No image provided
Bram Tchaikovsky
Girl of My Dreams b/w Sarah Smiles
Nobody really talks about “Skinny Tie” pop anymore. Back in the late-70s there were tons of bands trying to revive the bright, tuneful power-pop of the 60s and early 70s, most of them forgotten, only a couple of bands had one or two hits, one of them was the Knack (of course), and also Bram Tchaikovsky, ex of pub band the Motors…
I’m not saying everything about that kind of sub-genre was good — many groups were just bar-band rock faking adolescence. But there was plenty room for brilliance, the idea of reviving post-Beatles British Invasion-style innocence but occasionally colliding with Punk’s nasty, not-so-innocent irony. Bram’s “Girl of My Dreams” was indicative of this but very tuneful at that.
So onto the single. The flip side “Sarah Smiles” is just Motors-style hard rock probably just stuck there as a throwaway, but “Girl of My Dreams” was definitely the best the late-70s had to offer as far as power-pop goes.
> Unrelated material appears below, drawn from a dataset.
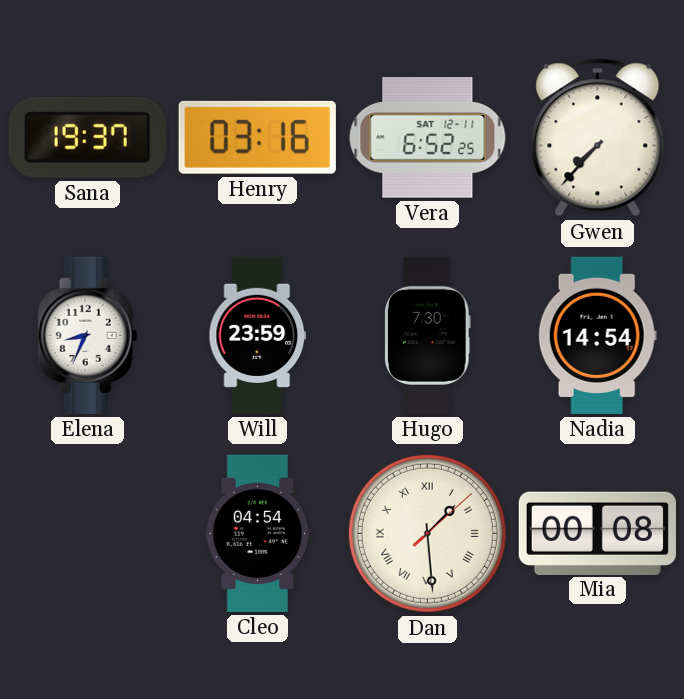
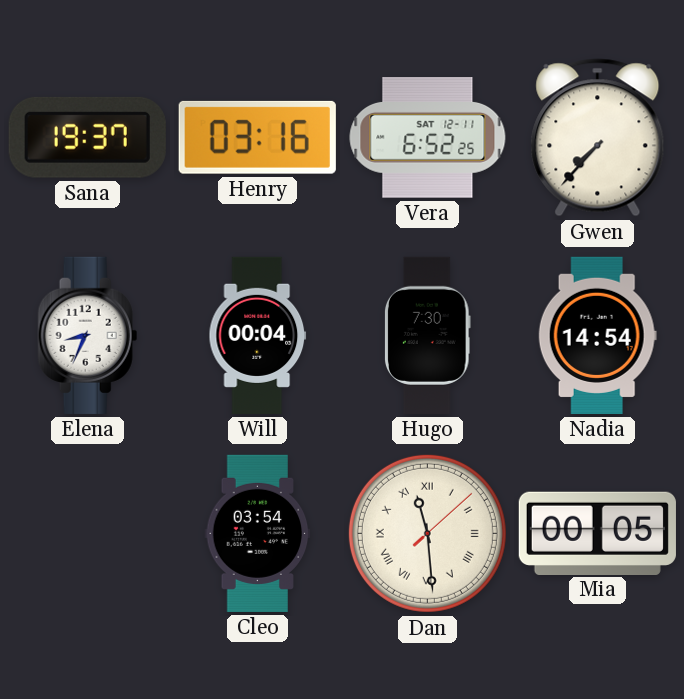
Will: 23:59 -> 00:04
Cleo: 04:54 -> 03:54
Dan: 1:29 -> 11:29
Mia: 00:08 -> 00:05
Everything about it musically is just what was great about the genre, beautiful AM-radio melodies, harmonies, hooks aplenty. Harks back to older classics by Badfinger, Big Star and the Raspberries to name a few, maybe even a bit of the Beatles in there for good measure.
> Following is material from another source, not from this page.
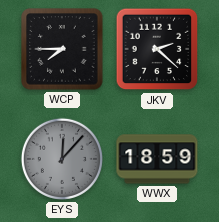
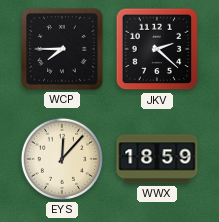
EYS dial: grey -> cream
So on first listen you’d mistakenly think it’s another celebration of love and finding a girl and what have you. Until you pay attention to the lyrics to find some late-70s dark nihilism attached — that is, Bram is actually singing about getting a blow-up doll in the mail, making whatever celebration this song is about a bit empty. So it’s a single not only extremely listenable but very much of its cynical, facile time, where post-hippie ‘free-love’ goes awry and sex as well as love becomes commodity.
So this is an essential slab of wax here in spite of how dark it is. The one record that defined the late 70s and so excellently done you can’t ignore it.